Taking only the lines of the data below from the line with "Executive Office of the" to the line with "repeatedly with the same arguments, it", ends included, write them out exactly and without pictures.

**Records drawn from a dataset**
————————
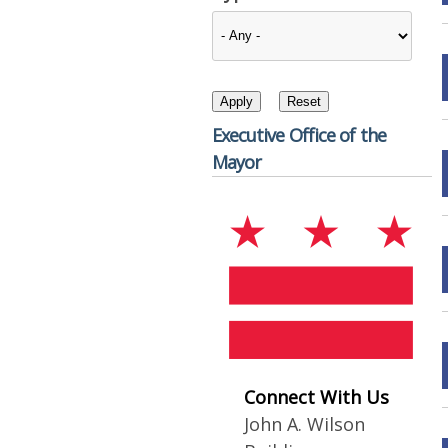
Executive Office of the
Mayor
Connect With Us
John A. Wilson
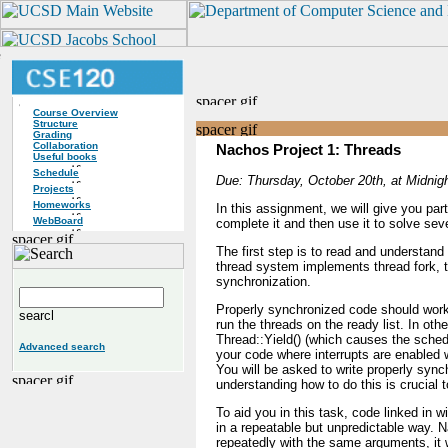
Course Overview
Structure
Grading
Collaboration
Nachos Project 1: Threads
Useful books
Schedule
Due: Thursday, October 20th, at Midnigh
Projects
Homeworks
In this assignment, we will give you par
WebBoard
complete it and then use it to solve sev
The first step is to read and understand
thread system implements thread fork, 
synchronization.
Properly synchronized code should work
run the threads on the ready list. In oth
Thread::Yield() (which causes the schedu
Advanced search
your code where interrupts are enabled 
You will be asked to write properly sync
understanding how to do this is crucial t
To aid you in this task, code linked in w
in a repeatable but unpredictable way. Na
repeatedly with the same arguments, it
————————
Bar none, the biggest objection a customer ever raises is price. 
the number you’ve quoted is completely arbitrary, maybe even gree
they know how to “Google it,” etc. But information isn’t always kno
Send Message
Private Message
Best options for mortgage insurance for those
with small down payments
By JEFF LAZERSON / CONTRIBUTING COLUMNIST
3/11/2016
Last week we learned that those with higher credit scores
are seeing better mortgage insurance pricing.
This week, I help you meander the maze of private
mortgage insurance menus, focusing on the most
————————
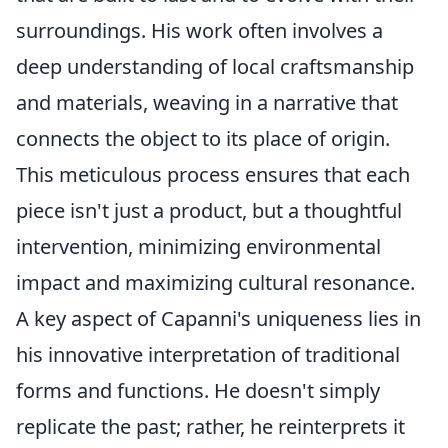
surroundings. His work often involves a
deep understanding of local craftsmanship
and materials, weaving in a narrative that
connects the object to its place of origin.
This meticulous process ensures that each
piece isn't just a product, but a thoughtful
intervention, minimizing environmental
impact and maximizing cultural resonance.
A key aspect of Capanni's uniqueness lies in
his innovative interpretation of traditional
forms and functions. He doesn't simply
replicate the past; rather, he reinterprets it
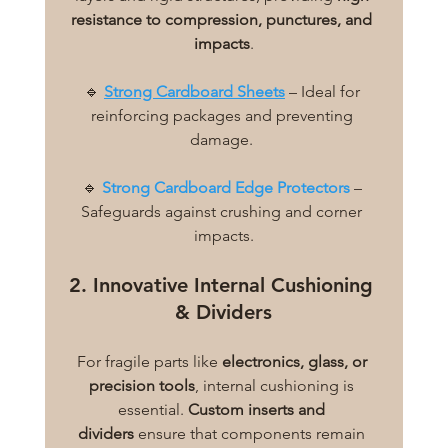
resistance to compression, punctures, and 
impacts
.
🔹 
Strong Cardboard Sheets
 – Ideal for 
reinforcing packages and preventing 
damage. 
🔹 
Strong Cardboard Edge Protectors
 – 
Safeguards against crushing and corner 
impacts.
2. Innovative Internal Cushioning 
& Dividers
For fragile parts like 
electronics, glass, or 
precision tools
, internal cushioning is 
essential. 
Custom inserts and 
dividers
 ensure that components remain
————————
**RESULT OF THE EXERCISE**
Executive Office of the
Mayor
Connect With Us
John A. Wilson
Course Overview
Structure
Grading
Collaboration
Nachos Project 1: Threads
Useful books
Schedule
Due: Thursday, October 20th, at Midnigh
Projects
Homeworks
In this assignment, we will give you par
WebBoard
complete it and then use it to solve sev
The first step is to read and understand
thread system implements thread fork, 
synchronization.
Properly synchronized code should work
run the threads on the ready list. In oth
Thread::Yield() (which causes the schedu
Advanced search
your code where interrupts are enabled 
You will be asked to write properly sync
understanding how to do this is crucial t
To aid you in this task, code linked in w
in a repeatable but unpredictable way. Na
repeatedly with the same arguments, it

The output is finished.